Member of the Canadian Parliament for Témiscouata
- In office 1896–1897
- Preceded by: Paul-Étienne Grandbois
- Succeeded by: Charles Arthur Gauvreau

Member of the Legislative Assembly of Quebec for Témiscouata
- In office 1890–1892
- Preceded by: Georges-Honoré Deschênes
- Succeeded by: Napoléon Rioux

Personal details
- Born: 19 December 1856 Fraserville (Rivière-du-Loup), Canada East
- Died: 24 June 1897 (aged 40) Fraserville (Rivière-du-Loup), Quebec
- Party: Liberal
- Relations: Jean-Baptiste Pouliot, father Camille-Eugène Pouliot, nephew
- Children: Jean-François Pouliot

= Charles-Eugène Pouliot =

Canadian politician

Charles-Eugène Pouliot (19 December 1856 - 24 June 1897) was a lawyer and political figure in Quebec. He represented Témiscouata in the Legislative Assembly of Quebec from 1890 to 1892 and Témiscouata in the House of Commons of Canada from 1896 to 1897 as a Liberal.

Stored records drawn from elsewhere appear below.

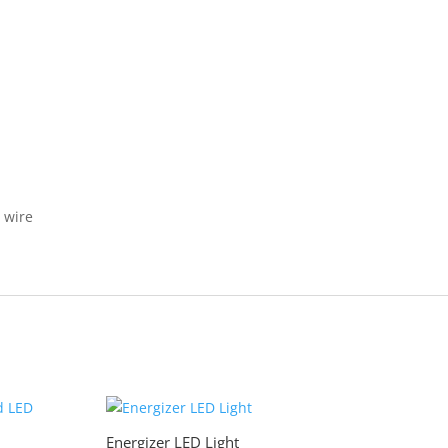
 wire
Energizer LED Light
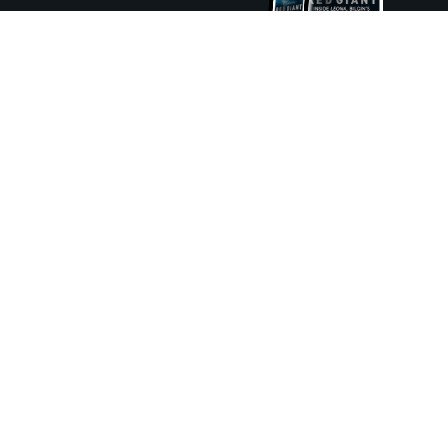
ture and Boat International Limited has been paid to include this content.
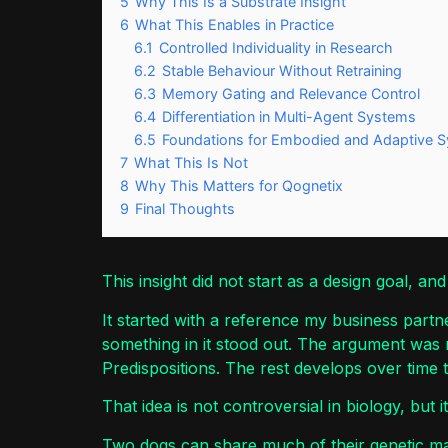
5
Why This Is a Substrate Insight
6
What This Enables in Practice
6.1
Controlled Individuality in Research
6.2
Stable Behaviour Without Retraining
6.3
Memory Gating and Relevance Control
6.4
Differentiation in Multi-Agent Systems
6.5
Foundations for Embodied and Adaptive 
7
What This Is Not
8
Why This Matters for Qognetix
9
Final Thoughts
This insight did not start as a design goal, and
It started with a reference my business partn
something in it stood out. The argument was not
Predispositions. The rest develops over time 
That idea is not controversial in biology, but i
Two dogs can share much of their genetic mak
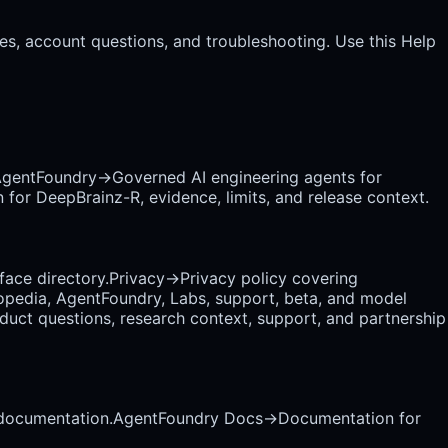
es, account questions, and troubleshooting. Use this Help
gentFoundry
→
Governed AI engineering agents for
 for DeepBrainz-R, evidence, limits, and release context.
rface directory.
Privacy
→
Privacy policy covering
opedia, AgentFoundry, Labs, support, beta, and model
uct questions, research context, support, and partnership
 documentation.
AgentFoundry Docs
→
Documentation for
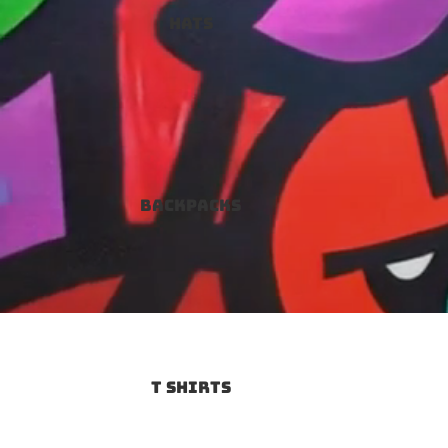
Hats
Backpacks
T SHIRTS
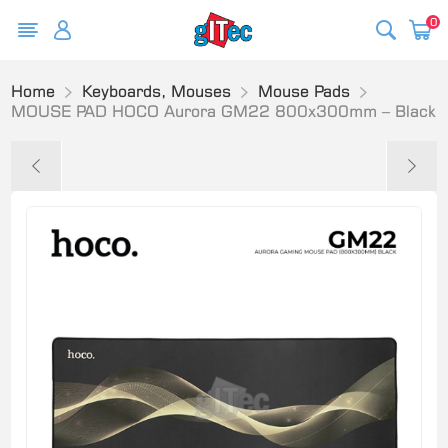
0
Home
Keyboards, Mouses
Mouse Pads
MOUSE PAD HOCO Aurora GM22 800x300mm – Black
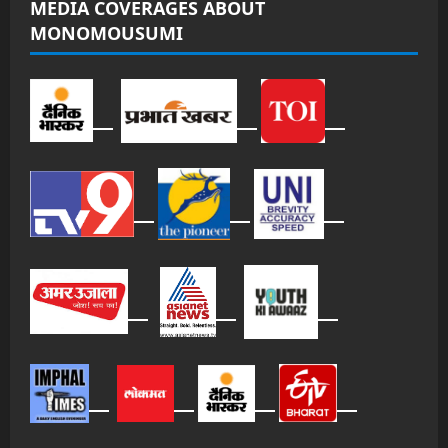
MEDIA COVERAGES ABOUT
MONOMOUSUMI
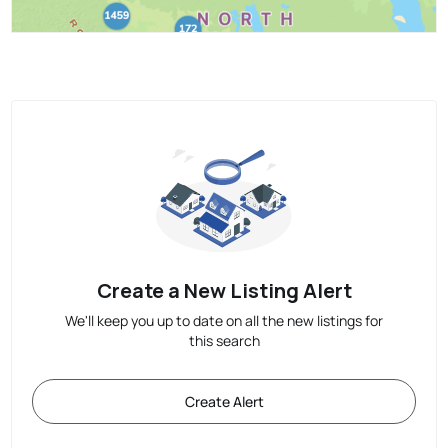
Create a New Listing Alert
We'll keep you up to date on all the new listings for
this search
Create Alert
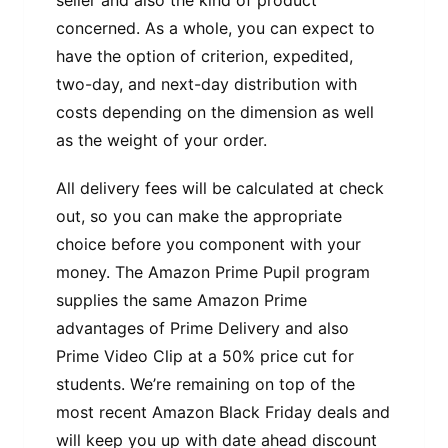
seller and also the kind of product
concerned. As a whole, you can expect to
have the option of criterion, expedited,
two-day, and next-day distribution with
costs depending on the dimension as well
as the weight of your order.
All delivery fees will be calculated at check
out, so you can make the appropriate
choice before you component with your
money. The Amazon Prime Pupil program
supplies the same Amazon Prime
advantages of Prime Delivery and also
Prime Video Clip at a 50% price cut for
students. We’re remaining on top of the
most recent Amazon Black Friday deals and
will keep you up with date ahead discount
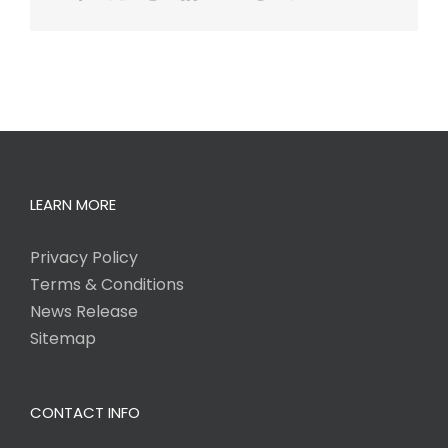
LEARN MORE
Privacy Policy
Terms & Conditions
News Release
Sitemap
CONTACT INFO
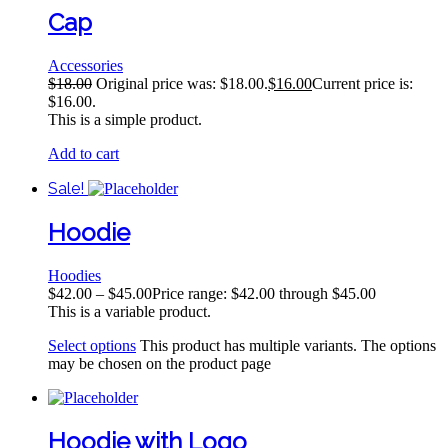
Cap
Accessories
$
18.00
Original price was: $18.00.
$
16.00
Current price is:
$16.00.
This is a simple product.
Add to cart
Sale!
Hoodie
Hoodies
$
42.00
–
$
45.00
Price range: $42.00 through $45.00
This is a variable product.
Select options
This product has multiple variants. The options
may be chosen on the product page
Hoodie with Logo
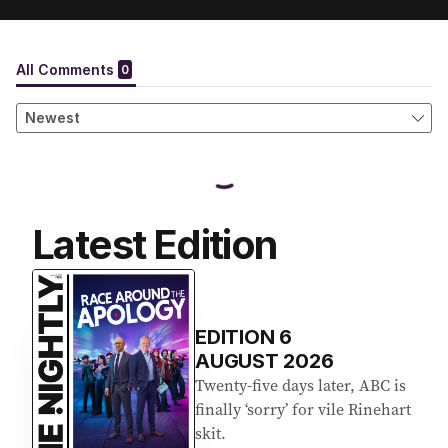
Latest Edition
EDITION
6
AUGUST 2026
Twenty-five days later, ABC is
finally ‘sorry’ for vile Rinehart
skit.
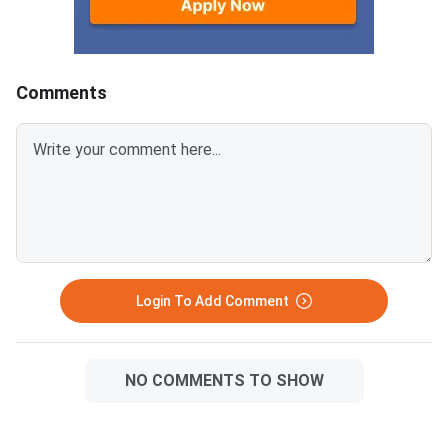
Institutes of Technology (NITs),
Indian Institutes of
Comments
Login To Add Comment
NO COMMENTS TO SHOW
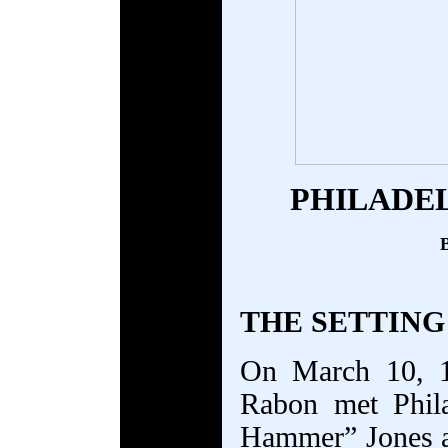
PHILADE
B
THE SETTING
On March 10, 1
Rabon met Phil
Hammer” Jones a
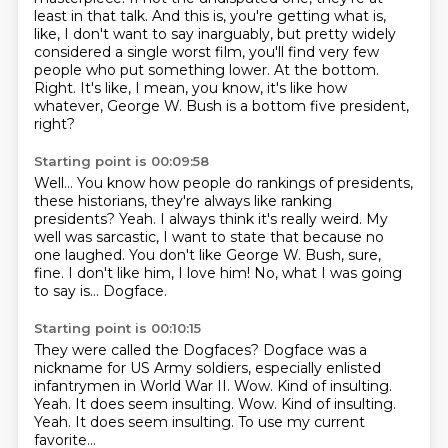
least in that talk.
And this is, you're getting what is,
like, I don't want to say inarguably, but pretty widely
considered
a single worst film, you'll find very few
people who put something lower.
At the bottom.
Right.
It's like, I mean, you know, it's like how
whatever, George W. Bush is a bottom five
president,
right?
Starting point is 00:09:58
Well...
You know how people do rankings of presidents,
these historians, they're always like ranking
presidents?
Yeah. I always think it's really weird. My
well was sarcastic, I want to state that because no
one laughed.
You don't like George W. Bush, sure,
fine.
I don't like him, I love him!
No, what I was going
to say is...
Dogface.
Starting point is 00:10:15
They were called the Dogfaces?
Dogface was a
nickname for US Army soldiers,
especially enlisted
infantrymen in World War II.
Wow.
Kind of insulting.
Yeah. It does seem insulting. Wow. Kind of insulting.
Yeah.
It does seem insulting.
To use my current
favorite...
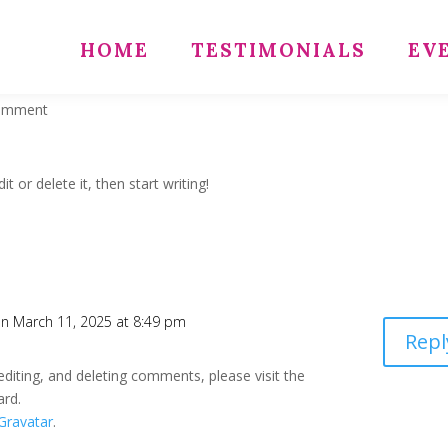
HOME
TESTIMONIALS
EV
omment
t or delete it, then start writing!
n March 11, 2025 at 8:49 pm
Repl
editing, and deleting comments, please visit the
ard.
Gravatar
.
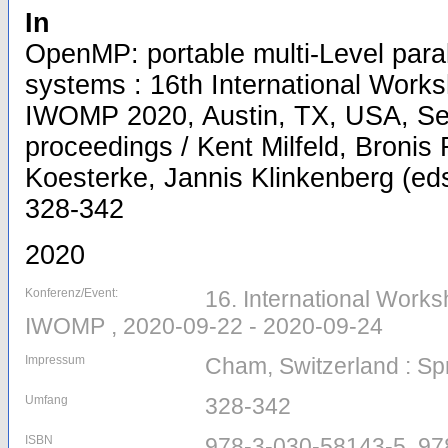
In
OpenMP: portable multi-Level para
systems : 16th International Wor
IWOMP 2020, Austin, TX, USA, Se
proceedings / Kent Milfeld, Bronis 
Koesterke, Jannis Klinkenberg (eds.
328-342
2020
Konferenz/Event:
16. International Work
IWOMP , 2020-09-22 - 2020-09-24
Impressum
Cham, Switzerland : Sp
Umfang
328-342
ISBN
978-3-030-58143-5, 97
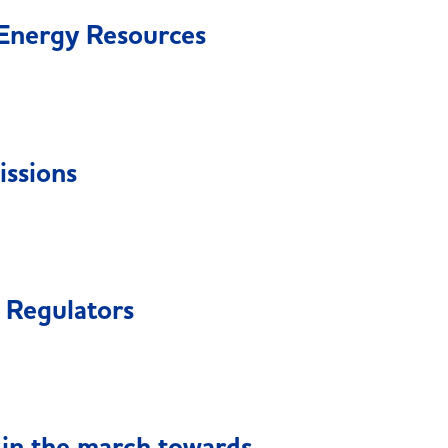
Energy Resources
ssions
 Regulators
in the march towards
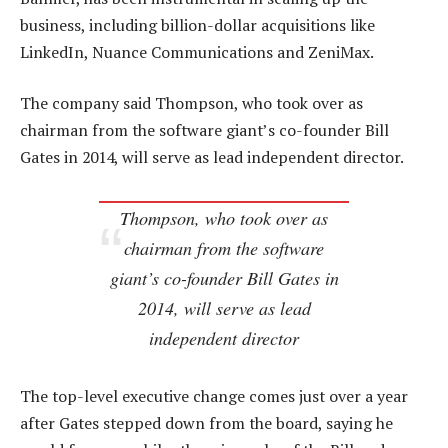
business, including billion-dollar acquisitions like
LinkedIn, Nuance Communications and ZeniMax.
The company said Thompson, who took over as
chairman from the software giant’s co-founder Bill
Gates in 2014, will serve as lead independent director.
Thompson, who took over as
chairman from the software
giant’s co-founder Bill Gates in
2014, will serve as lead
independent director
The top-level executive change comes just over a year
after Gates stepped down from the board, saying he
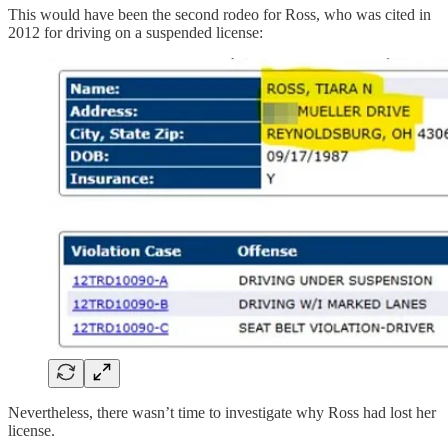
This would have been the second rodeo for Ross, who was cited in
2012 for driving on a suspended license:
Nevertheless, there wasn’t time to investigate why Ross had lost her
license.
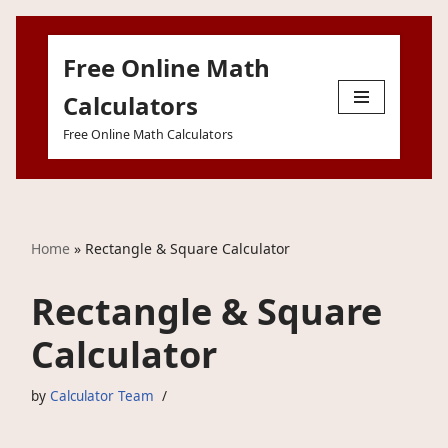
Free Online Math
Skip
to
Calculators
content
Free Online Math Calculators
Home
»
Rectangle & Square Calculator
Rectangle & Square
Calculator
by
Calculator Team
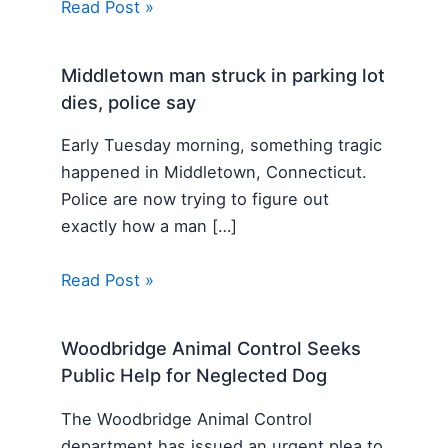
Read Post »
Middletown man struck in parking lot
dies, police say
Early Tuesday morning, something tragic
happened in Middletown, Connecticut.
Police are now trying to figure out
exactly how a man […]
Read Post »
Woodbridge Animal Control Seeks
Public Help for Neglected Dog
The Woodbridge Animal Control
department has issued an urgent plea to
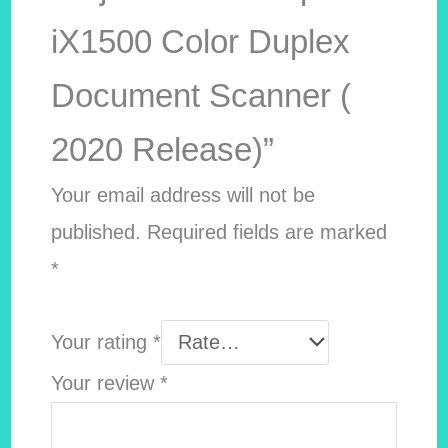
iX1500 Color Duplex
Document Scanner (
2020 Release)”
Your email address will not be
published.
Required fields are marked
*
Your rating
*
Your review
*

He was born in Rivière-du-Loup, Canada East, the son of Jean-Baptiste Pouliot and Sophronie Blais. Pouliot was educated at the Séminaire de Québec and went on to study law at the Université Laval. He was called to the Quebec bar in 1879 and set up practice in Rivière-du-Loup. Pouliot ran unsuccessfully for a federal seat in 1887. In the same year, he was married to Stella-Anita Bertrand. He was defeated by Napoléon Rioux when he ran for reelection to the Quebec assembly in 1892. He died in office in Fraserville at the age of 40.

His son Jean-François Pouliot served in the House of Commons and Canadian senate. His nephew Camille-Eugène Pouliot also served as a member of the Quebec assembly.

== Archives ==
There is a Charles-Eugène Pouliot fonds at Library and Archives Canada. Archival reference number is MG27-IIE7.